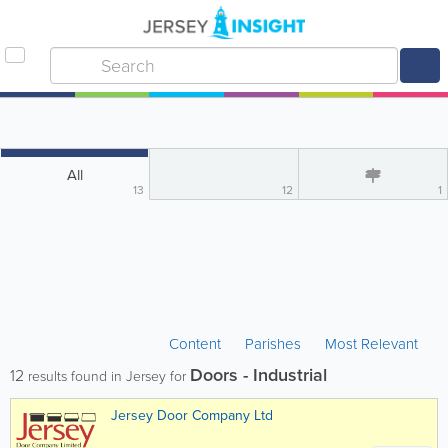
All
13
12
1
Content
Parishes
Most Relevant
Doors - Industrial
12
results found in Jersey for
Jersey Door Company Ltd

• • • •

■ WHAT THE TASK REQUIRES
The listing is to be repeated exactly, with its pictures removed.

■ SOLVED PROBLEM
All
13
12
1
Content
Parishes
Most Relevant
Doors - Industrial
12
results found in Jersey for
Jersey Door Company Ltd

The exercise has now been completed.